The last topic I wanted to explore with this data was specific players. Now since I don't want to be rude I won't be looking at players who drag viewership down but I do want to show you the most "popular" players, meaning the players who bring viewership above what it would normally be. So if we take a player named Topher. On average the third series of the day we see an increase in viewership of 30.13% but during all of Topher's third series of the day viewership increases only 15%, we know he's obviously not bringing in viewership, which we actually see in a few rare players. Now if we see another player named Chris and his third series increase is 45% we can see he brings in an estimated 50% increase than your average player. Please remember that this covers multiple years so a recent phenom like Neeb or ByuN isn't going to rate as high due to them playing in many tournaments prior to this year but hadn't reached the cult following they have now. Also since we want a large sample size players who only played a few tournaments each year obviously won't be included. The table shouldn't hold too many surprises but let's take a gander, here are the top 10 most popular players by how much more viewership increase they see than average. To read the chart it's pretty simple, when a series featuring Polt is playing on stream viewership the boost in viewership is 10.3%, so with that covered, here is the table:

Delta Increase

The names aren't surprising, Polt and Snute's popularity are the best among Korean and foreigners. Life at his peak had a massive following and Stephano's popularity goes back a long ways. The Protoss masters MC, Zest and PartinG were fan favorites and the Tyrant's popularity was without question. Scarlett and INnoVation bringing up the rear may surprise a few but the machine and Canada's terror have followings of their own. The differences between Scarlett than the 20th ranked player is less than 1% so being excluded from this list is no insult, it was very close besides Polt at the top. Also for you Has fans, he's ranked 12th, everyone needs a little cheese in their life.
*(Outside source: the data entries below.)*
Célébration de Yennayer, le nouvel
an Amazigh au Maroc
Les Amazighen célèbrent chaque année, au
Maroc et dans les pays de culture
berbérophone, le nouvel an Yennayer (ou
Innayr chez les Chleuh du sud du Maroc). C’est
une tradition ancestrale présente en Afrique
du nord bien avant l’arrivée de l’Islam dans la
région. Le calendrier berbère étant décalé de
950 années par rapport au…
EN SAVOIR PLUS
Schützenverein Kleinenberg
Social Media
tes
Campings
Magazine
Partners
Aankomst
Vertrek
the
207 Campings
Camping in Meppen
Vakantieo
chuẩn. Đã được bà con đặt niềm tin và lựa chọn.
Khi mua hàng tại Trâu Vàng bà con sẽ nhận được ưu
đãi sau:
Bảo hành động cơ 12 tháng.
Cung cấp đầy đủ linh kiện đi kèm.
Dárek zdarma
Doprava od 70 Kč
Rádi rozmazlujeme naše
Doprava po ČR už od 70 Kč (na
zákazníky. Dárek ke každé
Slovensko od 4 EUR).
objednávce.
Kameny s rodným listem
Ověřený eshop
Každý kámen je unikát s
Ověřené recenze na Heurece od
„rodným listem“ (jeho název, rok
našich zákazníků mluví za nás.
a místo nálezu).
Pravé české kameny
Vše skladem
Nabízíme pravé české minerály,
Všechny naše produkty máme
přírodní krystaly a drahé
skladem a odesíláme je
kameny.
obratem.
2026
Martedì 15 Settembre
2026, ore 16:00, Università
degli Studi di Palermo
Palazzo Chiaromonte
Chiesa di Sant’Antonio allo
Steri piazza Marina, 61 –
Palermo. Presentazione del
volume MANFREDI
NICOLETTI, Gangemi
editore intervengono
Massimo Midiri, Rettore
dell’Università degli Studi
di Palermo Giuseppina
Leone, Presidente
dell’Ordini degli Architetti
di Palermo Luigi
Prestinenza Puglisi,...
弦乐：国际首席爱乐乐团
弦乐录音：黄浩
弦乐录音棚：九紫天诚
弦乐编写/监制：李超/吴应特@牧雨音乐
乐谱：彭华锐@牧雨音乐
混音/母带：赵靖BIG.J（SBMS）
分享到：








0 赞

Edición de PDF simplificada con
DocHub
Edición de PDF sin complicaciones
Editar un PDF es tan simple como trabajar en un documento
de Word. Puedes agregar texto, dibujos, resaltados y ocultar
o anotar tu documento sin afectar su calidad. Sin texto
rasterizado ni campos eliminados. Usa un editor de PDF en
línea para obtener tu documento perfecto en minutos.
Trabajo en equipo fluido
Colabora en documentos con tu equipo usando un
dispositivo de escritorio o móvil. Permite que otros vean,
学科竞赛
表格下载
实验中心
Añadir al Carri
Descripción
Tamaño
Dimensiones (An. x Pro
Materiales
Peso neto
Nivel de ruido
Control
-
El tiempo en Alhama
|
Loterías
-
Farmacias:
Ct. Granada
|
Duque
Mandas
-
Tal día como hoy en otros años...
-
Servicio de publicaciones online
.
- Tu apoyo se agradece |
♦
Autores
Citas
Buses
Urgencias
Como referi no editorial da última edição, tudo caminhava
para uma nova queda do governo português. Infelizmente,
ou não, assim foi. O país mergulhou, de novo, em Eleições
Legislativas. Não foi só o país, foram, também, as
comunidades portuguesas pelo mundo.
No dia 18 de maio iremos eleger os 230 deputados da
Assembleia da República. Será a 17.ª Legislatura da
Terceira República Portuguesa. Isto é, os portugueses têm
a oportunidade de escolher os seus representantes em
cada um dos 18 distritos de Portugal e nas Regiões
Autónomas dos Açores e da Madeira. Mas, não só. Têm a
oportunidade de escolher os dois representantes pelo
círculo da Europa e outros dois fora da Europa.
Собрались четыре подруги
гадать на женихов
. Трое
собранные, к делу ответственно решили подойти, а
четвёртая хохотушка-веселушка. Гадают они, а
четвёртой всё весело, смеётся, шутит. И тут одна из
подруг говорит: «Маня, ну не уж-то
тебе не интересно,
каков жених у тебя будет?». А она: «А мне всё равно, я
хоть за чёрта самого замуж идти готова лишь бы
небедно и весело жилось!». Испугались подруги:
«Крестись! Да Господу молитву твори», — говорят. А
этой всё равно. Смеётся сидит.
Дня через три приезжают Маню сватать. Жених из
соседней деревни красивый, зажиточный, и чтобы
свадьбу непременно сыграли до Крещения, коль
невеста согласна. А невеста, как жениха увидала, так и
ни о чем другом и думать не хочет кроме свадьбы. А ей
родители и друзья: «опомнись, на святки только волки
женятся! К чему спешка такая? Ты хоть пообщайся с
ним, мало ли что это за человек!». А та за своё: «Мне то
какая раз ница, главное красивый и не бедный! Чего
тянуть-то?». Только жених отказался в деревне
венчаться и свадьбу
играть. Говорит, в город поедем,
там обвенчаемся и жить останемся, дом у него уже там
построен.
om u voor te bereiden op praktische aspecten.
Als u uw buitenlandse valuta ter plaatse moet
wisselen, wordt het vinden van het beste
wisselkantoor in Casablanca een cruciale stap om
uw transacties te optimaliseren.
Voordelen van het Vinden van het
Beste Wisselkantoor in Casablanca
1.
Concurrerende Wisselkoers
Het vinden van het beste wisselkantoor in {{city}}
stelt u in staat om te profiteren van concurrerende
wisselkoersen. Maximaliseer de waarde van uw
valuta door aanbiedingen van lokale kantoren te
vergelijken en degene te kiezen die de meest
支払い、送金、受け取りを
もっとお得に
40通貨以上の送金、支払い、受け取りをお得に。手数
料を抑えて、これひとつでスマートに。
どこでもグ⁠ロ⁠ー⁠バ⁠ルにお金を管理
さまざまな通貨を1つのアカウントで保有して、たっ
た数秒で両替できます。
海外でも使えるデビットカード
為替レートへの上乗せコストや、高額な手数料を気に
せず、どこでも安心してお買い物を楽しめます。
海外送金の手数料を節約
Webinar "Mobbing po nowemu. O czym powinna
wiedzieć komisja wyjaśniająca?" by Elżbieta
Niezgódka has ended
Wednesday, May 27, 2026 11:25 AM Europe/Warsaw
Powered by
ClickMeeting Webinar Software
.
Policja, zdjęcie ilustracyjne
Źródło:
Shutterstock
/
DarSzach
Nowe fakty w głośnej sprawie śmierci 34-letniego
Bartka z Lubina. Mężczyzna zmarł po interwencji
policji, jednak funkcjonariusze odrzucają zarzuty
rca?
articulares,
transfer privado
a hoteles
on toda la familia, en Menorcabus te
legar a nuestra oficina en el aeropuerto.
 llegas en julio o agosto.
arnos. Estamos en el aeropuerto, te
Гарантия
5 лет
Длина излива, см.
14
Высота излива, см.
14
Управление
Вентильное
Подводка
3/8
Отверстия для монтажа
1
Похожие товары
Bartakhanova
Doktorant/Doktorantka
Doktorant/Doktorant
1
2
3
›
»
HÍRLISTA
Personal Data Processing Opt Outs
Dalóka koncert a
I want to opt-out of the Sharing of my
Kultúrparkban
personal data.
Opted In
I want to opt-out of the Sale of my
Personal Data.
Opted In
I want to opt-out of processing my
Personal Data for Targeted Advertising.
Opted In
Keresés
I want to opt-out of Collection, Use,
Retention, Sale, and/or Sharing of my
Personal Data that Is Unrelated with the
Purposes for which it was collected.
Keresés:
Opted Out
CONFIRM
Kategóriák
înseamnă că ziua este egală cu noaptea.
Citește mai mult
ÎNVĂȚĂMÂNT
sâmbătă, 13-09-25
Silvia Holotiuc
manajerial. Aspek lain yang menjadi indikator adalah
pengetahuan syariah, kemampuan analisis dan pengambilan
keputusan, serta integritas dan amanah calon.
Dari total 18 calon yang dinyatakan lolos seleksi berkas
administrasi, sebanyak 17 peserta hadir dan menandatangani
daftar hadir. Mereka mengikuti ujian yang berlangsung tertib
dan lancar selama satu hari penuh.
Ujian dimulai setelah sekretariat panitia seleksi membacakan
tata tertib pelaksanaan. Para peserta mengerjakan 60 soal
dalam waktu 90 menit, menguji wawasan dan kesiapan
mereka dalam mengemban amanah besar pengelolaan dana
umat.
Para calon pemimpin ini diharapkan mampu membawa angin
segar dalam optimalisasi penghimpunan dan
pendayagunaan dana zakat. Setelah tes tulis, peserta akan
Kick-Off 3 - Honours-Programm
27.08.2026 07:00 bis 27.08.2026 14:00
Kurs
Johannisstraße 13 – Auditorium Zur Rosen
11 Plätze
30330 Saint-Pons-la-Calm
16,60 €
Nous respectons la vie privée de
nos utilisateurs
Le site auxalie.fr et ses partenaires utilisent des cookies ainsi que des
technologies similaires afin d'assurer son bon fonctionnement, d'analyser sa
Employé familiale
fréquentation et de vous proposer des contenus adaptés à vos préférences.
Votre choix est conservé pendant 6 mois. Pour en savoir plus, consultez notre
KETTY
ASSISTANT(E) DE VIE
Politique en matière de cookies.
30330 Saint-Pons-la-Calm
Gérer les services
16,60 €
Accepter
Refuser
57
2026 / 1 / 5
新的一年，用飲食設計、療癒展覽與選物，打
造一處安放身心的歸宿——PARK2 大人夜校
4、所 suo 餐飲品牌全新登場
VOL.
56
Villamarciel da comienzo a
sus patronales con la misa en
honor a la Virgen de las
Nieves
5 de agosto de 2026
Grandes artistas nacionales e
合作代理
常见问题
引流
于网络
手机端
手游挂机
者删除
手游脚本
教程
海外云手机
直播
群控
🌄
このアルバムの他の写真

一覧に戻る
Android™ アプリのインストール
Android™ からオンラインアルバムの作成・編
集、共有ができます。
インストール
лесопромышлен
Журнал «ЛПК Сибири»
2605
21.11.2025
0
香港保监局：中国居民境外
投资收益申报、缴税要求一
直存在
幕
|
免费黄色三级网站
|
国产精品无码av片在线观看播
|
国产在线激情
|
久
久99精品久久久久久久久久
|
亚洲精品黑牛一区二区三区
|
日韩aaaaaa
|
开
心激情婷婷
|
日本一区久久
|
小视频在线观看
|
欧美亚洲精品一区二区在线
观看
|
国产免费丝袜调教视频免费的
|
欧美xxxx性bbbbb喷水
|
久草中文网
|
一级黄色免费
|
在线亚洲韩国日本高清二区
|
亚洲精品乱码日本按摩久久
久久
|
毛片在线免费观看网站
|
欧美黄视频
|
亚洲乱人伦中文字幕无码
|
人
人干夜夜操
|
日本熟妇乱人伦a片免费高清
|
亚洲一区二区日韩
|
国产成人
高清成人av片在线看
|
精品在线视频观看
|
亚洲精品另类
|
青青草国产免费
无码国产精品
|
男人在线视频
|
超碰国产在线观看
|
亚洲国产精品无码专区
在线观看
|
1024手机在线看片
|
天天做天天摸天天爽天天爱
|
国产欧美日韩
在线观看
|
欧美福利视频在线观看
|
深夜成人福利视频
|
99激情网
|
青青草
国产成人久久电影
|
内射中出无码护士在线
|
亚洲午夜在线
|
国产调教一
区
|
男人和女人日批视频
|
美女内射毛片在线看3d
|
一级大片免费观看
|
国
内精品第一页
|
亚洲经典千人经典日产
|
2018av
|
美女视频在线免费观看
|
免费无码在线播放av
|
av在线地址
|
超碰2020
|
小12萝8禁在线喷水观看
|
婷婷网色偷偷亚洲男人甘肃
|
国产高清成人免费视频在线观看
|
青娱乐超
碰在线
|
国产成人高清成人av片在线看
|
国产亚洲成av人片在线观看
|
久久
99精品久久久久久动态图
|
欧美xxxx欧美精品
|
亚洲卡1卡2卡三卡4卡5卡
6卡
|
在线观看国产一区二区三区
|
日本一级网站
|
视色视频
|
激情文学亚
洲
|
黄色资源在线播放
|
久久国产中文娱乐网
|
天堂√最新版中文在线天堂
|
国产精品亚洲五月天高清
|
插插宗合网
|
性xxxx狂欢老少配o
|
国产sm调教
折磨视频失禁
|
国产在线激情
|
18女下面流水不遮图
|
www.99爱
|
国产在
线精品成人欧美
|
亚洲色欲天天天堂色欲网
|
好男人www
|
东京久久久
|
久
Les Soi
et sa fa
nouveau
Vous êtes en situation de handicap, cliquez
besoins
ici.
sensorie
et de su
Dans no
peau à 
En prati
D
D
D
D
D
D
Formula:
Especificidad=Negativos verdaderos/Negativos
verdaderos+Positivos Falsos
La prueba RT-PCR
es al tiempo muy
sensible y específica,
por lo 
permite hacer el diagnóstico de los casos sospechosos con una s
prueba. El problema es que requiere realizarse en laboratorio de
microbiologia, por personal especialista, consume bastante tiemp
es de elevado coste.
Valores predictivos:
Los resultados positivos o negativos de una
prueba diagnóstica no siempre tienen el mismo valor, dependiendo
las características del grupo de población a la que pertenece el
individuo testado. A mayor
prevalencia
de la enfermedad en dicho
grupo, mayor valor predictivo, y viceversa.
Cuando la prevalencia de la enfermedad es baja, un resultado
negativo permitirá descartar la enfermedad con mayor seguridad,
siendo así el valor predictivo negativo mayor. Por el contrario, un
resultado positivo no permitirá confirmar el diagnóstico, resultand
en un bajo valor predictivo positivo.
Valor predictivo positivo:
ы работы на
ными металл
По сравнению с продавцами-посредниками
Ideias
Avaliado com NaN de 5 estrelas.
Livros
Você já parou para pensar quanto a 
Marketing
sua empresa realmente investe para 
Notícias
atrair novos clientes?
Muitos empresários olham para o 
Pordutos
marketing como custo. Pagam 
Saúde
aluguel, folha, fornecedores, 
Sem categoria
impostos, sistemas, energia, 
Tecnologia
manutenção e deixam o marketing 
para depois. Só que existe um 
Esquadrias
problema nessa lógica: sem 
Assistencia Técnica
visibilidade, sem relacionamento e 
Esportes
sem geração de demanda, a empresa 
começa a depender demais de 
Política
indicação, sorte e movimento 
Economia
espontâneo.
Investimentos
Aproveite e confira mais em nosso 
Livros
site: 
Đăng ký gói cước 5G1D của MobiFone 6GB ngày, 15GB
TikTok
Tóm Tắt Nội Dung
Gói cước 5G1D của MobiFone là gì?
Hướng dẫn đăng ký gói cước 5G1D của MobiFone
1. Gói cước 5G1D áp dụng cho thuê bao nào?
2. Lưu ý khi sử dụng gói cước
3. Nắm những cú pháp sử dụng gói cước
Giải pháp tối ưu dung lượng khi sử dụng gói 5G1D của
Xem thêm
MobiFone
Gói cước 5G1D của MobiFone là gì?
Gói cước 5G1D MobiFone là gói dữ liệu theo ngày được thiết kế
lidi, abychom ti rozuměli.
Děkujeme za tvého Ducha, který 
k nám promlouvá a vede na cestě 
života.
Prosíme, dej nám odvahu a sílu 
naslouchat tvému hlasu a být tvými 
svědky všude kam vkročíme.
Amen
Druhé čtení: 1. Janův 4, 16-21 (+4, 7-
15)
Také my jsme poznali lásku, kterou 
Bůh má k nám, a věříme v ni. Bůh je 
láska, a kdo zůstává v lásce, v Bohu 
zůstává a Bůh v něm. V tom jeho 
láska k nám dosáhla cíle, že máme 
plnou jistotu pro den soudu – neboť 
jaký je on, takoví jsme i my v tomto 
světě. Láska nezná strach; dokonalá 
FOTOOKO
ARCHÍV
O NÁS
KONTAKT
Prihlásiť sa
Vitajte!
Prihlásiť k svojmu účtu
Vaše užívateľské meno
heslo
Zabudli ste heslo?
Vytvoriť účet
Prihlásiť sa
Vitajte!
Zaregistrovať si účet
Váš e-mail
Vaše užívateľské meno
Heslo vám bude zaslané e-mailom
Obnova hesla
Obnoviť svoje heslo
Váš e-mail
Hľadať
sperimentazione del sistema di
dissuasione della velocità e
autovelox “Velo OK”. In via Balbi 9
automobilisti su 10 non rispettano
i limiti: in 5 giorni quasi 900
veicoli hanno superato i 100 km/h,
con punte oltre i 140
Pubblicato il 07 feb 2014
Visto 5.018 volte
This has been a very exciting study for me and educational as well. So when you wonder why this year's IEM Championship may not have had the same viewership as last year's, despite both having amazing games? Last year featured two of the most popular players in Starcraft 2's history (Polt and Snute) in the second most popular matchup (Terran versus Zerg) in the best regional matchup (European foreigner against a Korean). 2016's IEM World Championship was the perfect storm of factors. While tournament organizers don't rig brackets and such, it is clear that obviously some matchups and players are preferred. We are seeing that this year in the WCS and Korean leagues. The WCS qualifiers viewership is down by a decent margin and I'd look to the lack of matchups against "foreign" Koreans like Polt, Hydra, and viOLet. While TRUE is still the system he's just one player. Seeing Neeb crush Koreans in qualifers was a huge draw in last year's WCS. The opposite is true in the Korean qualifiers. This year has seen a large influx of foreigners into Korea to try and qualifier for their leagues. While there was always a Chinese contingent of players that numbers has grown as well as American and European players have moved to Korea. In the second season of GSL we even had two foreigners qualify in MajOr and Scarlett and had 11 foreigners attempt to qualify. This is also true for regions like China where players aren't seen often and when they face Koreans or NA/EU players the viewership boost is much higher than normal.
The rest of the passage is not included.